I thought I'd jot down a few words about the song Jagged Cross, the first track on our LP we will release in April, Hammer Meets Fire. It's also the first song from the record we've posted on our MySpace page and on victorbravo.com. We usually play it these days as the opener to our live set - it seems to have a punishing sort of rhythm that sets the tone of our energy well live.
So I'm going to tell you about some of my process in coming up with the lyrics, but I think sometimes it's good for folks not to know much about what was going on for the songwriter. I think sometimes in that way, people can keep the song meaning whatever it means to them, without having to impose what they heard the songwriter was thinking/feeling on top of that.
So if you want to keep yourself from knowing, stop reading now! You've been warned. I'm writing this for the people who express interest in knowing more about a song than just what they hear on the record and read in the lyrics.
One thing about my lyric writing in general before I go on. I don't ever sit down and logically, intellectually produce words from my brain and slap them into a song. It may seem this way as I talk about them here, but this really is an almost after-the-fact exploration of where in my mind the words might have come from. Most times, lyrics are just sort of bubbling around in the back recesses without my conscious knowledge. Then at some time that is almost always a surprise to me, they seem to pour out like water from a faucet. They might come all at once or in pieces over time, but I never feel like I'm controlling them into existence.

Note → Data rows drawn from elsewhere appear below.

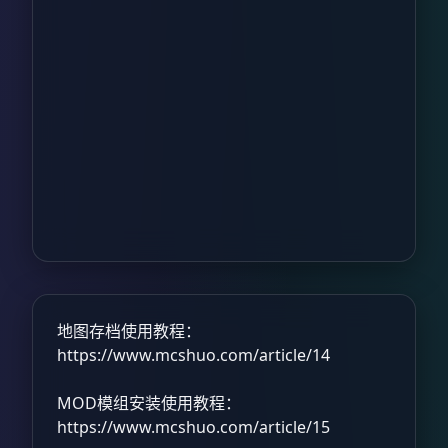
地图存档使用教程：
https://www.mcshuo.com/article/14
MOD模组安装使用教程：
https://www.mcshuo.com/article/15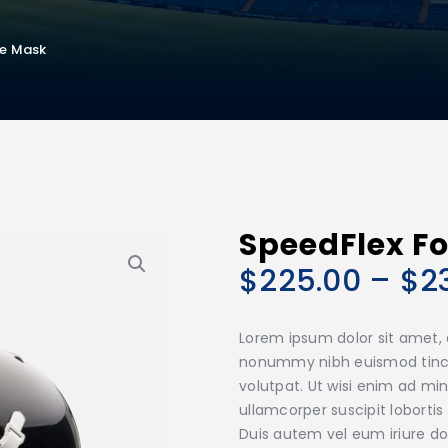
ce Mask
SpeedFlex F
$
225.00
–
$
2
Lorem ipsum dolor sit amet, 
nonummy nibh euismod tinci
volutpat. Ut wisi enim ad mi
ullamcorper suscipit loborti
Duis autem vel eum iriure dol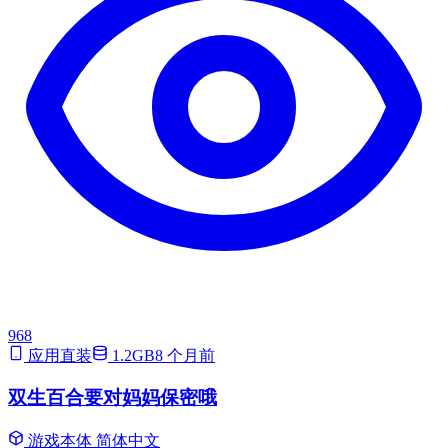
968
应用直装
1.2GB
8 个月前
双生百合要对妈妈保密哦
游戏本体
简体中文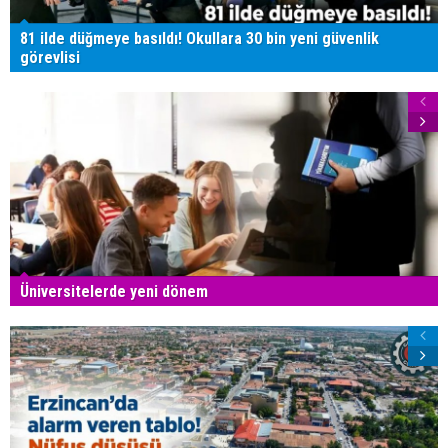
81 ilde düğmeye basıldı! Okullara 30 bin yeni güvenlik
görevlisi
Üniversitelerde yeni dönem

The lyrics really began for me with some of my thoughts and feelings about Kurt Cobain and his suicide. And like most lyrics, I think these started with ideas about Cobain but then really became about a character who could be Cobain, or me, or lots of people. So I might reference Cobain a lot here but really it's bigger than that. I've read several books about Nirvana, Cobain's life and his death. His music affected me deeply while he was alive and continues to affect me deeply to this day. His suicide affected me very deeply when it happened and for quite some time afterward. And reading about his life and his suicide since his death has also had a big impact on me.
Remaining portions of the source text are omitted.